O HVO, já utilizado em escala comercial em alguns países, pode ser considerado a versão renovável do diesel e pode ser obtido a partir de resíduos orgânicos, lodo de esgoto, óleos vegetais ou gordura animal, tratados com hidrogênio. O novo combustível tem a estrutura de hidrocarbonetos muito semelhante à do óleo diesel convencional, pode tornar os motores mais eficientes e reduzir em 100% as emissões de dióxido de carbono (CO2), em cerca de 10% as emissões de óxidos de nitrogênio (NOx) e em até 30% as emissões de material particulado (MP). 

Embora ainda não esteja sendo produzido no Brasil, o HVO vem despertando o interesse de grupos privados e da própria Petrobras, que vislumbra a possibilidade de utilizar a capacidade instalada de algumas das suas refinarias, que não estão trabalhando a plena carga. A Agência Nacional do Petróleo, Gás Natural e Biocombustíveis – ANP já se prepara para regulamentar vários tipos de combustíveis renováveis, em particular os biocombustíveis fabricados a partir do hidrotratamento de óleos vegetais ou gordura animal. 

O HVO pode vir a ser, muito antes do prazo de atendimento da meta intermediária de dez anos, estabelecido na lei, o caminho mais curto e mais viável, do ponto de vista técnico e econômico, para o atendimento das exigências legais e contratuais, por parte das empresas operadoras de transporte por ônibus de São Paulo, sem prejuízo da adoção de outras tecnologias complementares que, a seu tempo, podem ser desenvolvidas, testadas e aprovadas para uso comercial, incluindo a definição de condicionantes técnicas, operacionais e financeiras. 

A triste experiência das empresas operadoras de ônibus de São Paulo, com sucessivas iniciativas fracassadas, não recomenda avançar nem mais um passo amparado em “achismos”, improvisos ou amadorismo. O cumprimento das metas estabelecidas pela Lei Nº 16.802/18, para a redução das emissões dos veículos do sistema de transporte por ônibus de São Paulo, por meio de qualquer opção tecnológica arbitrada, que os próprios requisitos da lei facultam, deve ser fruto de uma iniciativa de governo, solidamente embasada, e fazer parte de um plano estratégico responsável, com início, meio e fim, e avaliação permanente dos fatores de sucesso do projeto. 

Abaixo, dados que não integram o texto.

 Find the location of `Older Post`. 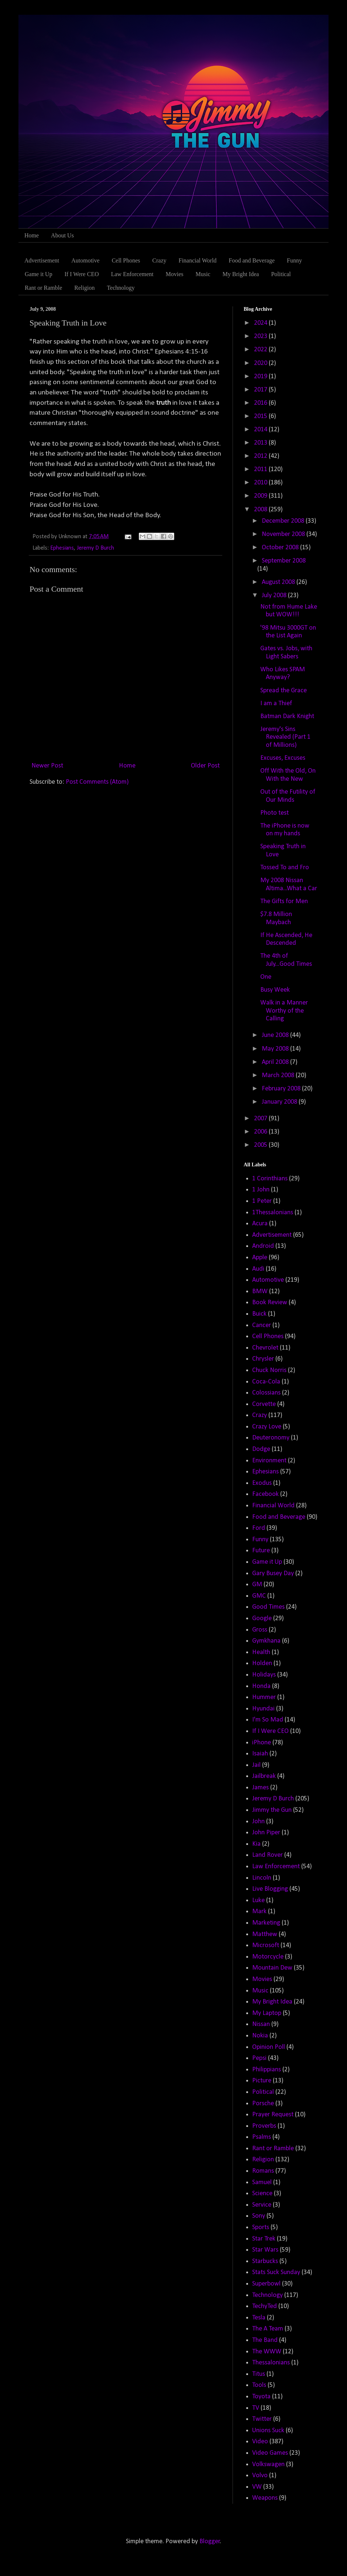

Older Post is located at coordinates (205, 765).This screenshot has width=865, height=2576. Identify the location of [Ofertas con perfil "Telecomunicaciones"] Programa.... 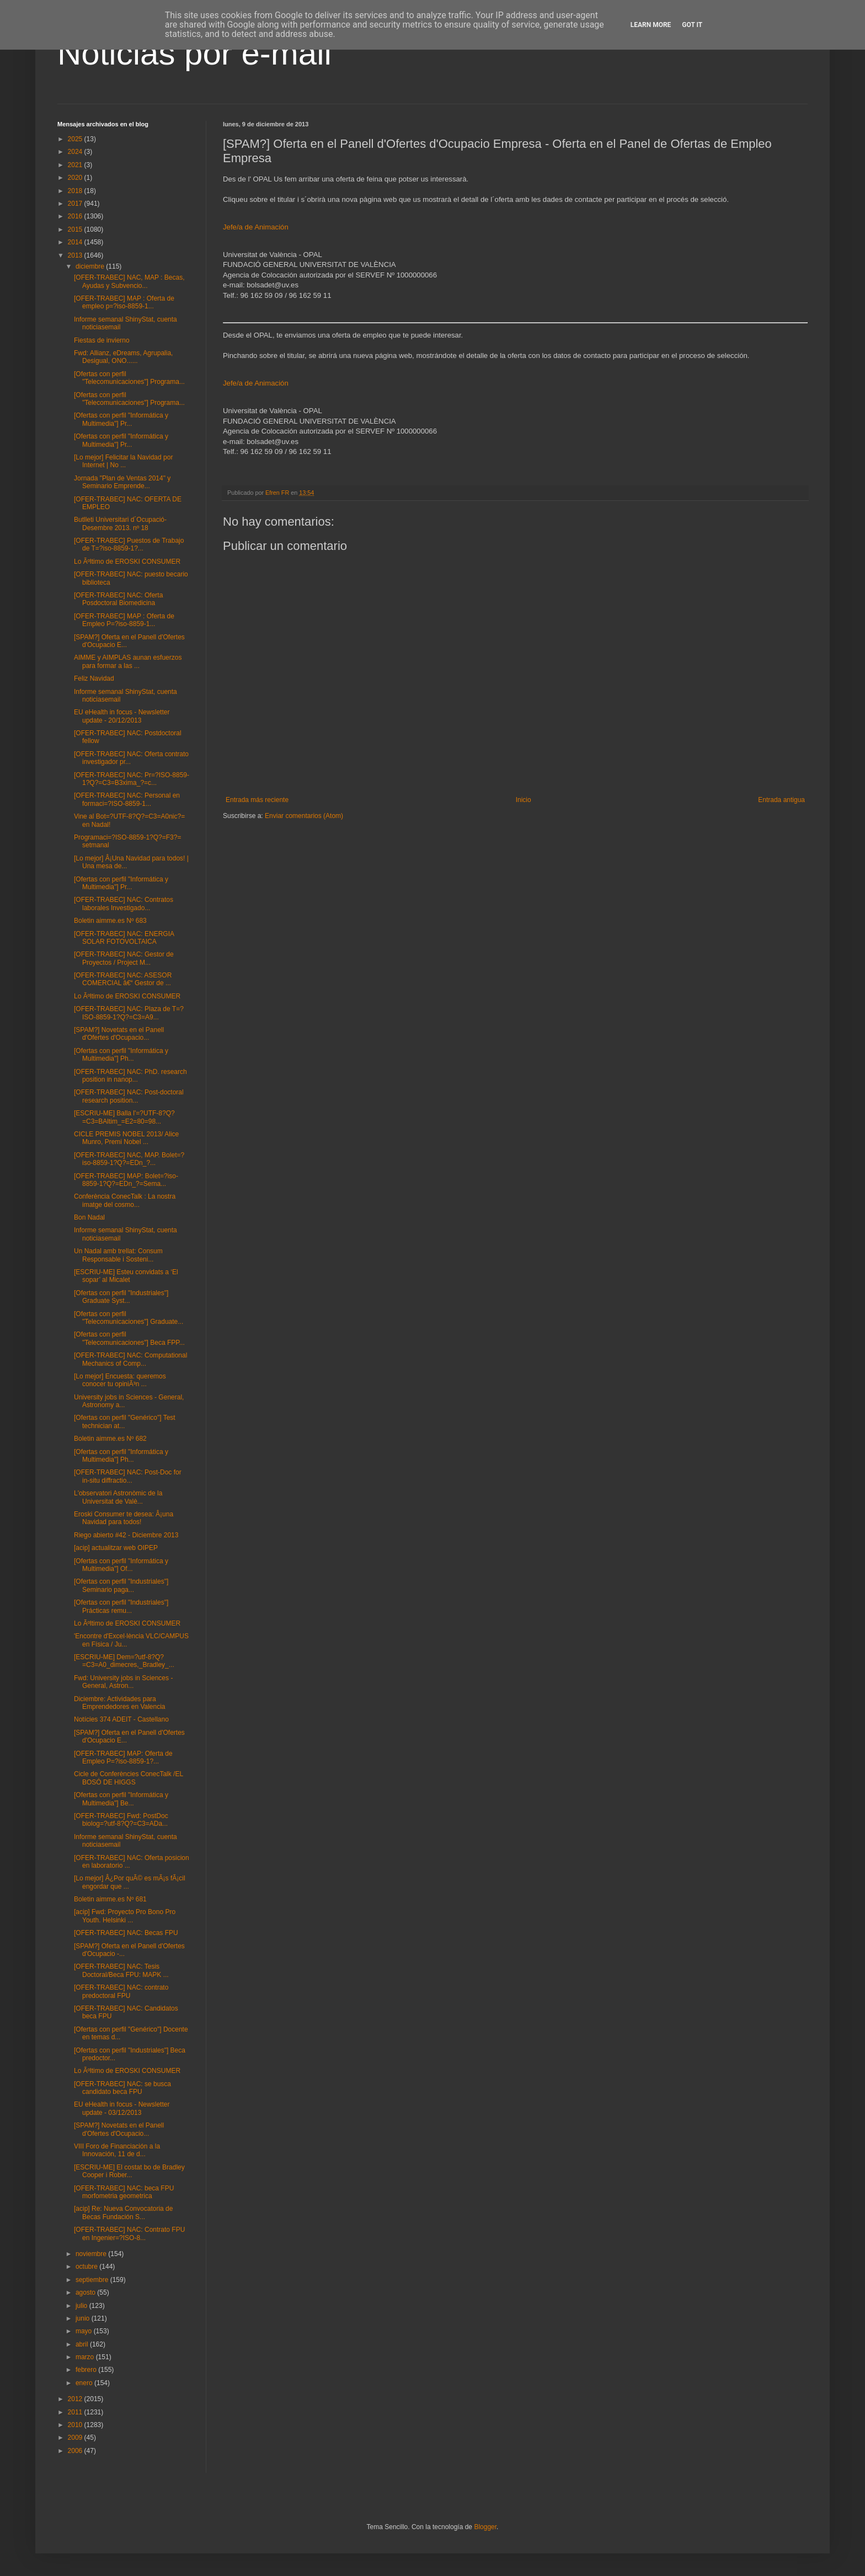
(129, 378).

Não será possível chegar a bom termo nesse desafio, sem o efetivo engajamento do governo municipal na definição de uma política pública, na estruturação de um projeto específico e nos aportes financeiros necessários. Não há como imaginar que uma mudança dessa magnitude, envolvendo uma completa modificação do perfil tecnológico de toda a frota de ônibus de São Paulo, possa ocorrer sem que haja um mínimo de planejamento e um compromisso firme com mecanismos contratuais claros que permitam corrigir rumos, sem jamais desistir dos objetivos essenciais e retornar ao ponto de partida.